Przykładem używanym przez wielu ekspertów przy omawianiu amerykanizacji jest widoczność amerykańskich restauracji typu fast food w innych krajach. Innym przykładem jest napływ amerykańskiej muzyki, programów telewizyjnych i filmów do innych kultur.
Amerykanizacja niekoniecznie musi być widoczna. Subtelne wpływy amerykańskiej kultury mają również na inne, takie jak przyjęcie popularnych amerykańskich terminów lub fraz lub pokrewieństwo z popularnymi amerykańskimi markami detalicznymi.
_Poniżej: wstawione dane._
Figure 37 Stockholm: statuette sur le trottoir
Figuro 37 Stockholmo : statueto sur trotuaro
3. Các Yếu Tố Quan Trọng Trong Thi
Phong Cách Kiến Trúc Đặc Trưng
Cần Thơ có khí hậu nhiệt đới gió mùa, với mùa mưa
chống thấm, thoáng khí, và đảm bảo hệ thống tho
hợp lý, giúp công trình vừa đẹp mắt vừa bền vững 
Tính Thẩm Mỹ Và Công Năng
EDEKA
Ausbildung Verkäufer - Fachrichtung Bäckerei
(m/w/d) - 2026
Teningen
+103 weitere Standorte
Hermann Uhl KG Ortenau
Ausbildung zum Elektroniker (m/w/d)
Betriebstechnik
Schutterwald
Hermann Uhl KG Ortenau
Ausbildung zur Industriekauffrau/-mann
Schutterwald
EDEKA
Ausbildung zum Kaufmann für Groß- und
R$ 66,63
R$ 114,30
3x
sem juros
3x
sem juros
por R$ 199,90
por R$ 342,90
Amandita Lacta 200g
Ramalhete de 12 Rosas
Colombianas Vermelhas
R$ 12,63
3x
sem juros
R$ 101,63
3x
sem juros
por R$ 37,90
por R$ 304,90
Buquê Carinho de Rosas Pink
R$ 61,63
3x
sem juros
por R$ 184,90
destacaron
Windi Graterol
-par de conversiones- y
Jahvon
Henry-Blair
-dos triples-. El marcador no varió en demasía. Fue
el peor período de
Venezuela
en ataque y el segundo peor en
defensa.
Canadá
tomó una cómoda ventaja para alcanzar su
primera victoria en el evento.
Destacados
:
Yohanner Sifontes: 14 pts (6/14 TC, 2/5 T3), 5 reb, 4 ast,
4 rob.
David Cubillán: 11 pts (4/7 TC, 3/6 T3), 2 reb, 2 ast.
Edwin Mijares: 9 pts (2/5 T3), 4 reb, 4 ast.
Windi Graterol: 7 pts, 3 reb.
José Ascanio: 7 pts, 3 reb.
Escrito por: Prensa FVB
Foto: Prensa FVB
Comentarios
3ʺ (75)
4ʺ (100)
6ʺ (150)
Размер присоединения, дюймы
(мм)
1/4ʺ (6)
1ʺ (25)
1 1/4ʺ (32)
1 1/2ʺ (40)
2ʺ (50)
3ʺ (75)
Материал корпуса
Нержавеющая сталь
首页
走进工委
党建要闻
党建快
Amerykanizacja to po prostu wlew elementów kultury amerykańskiej do innych kultur.
Eksperci debatują nad cienką linią między amerykanizacją a globalizacją. Globalizacja jest, teoretycznie, integracją kultur na całym świecie. Powszechnym argumentem jest jednak to, że wiele rzeczy przypisywanych globalizacji to w rzeczywistości amerykanizacja, ponieważ reprezentują one amerykańskie wartości kulturowe.
Debata jest spowodowana zasięgiem Stanów Zjednoczonych jako wiodącej globalnej gospodarki i ile tego zasięgu to napływ w porównaniu do adaptacji. Argument, że globalizacja nie jest synonimem amerykanizacji, polega na tym, że skoro Stany Zjednoczone od dawna są wiodącym supermocarstwem na świecie, inni naturalnie chcieli naśladować amerykańskie idee, zwyczaje i kulturę, aby kraje dobrowolnie się przystosowały, czyli globalizację. Argumentem opozycji jest jednak to, że amerykanizacja jest niczym innym, jak imperialistycznym wymuszaniem amerykańskiej kultury na innych krajach w celu utrzymania wpływów.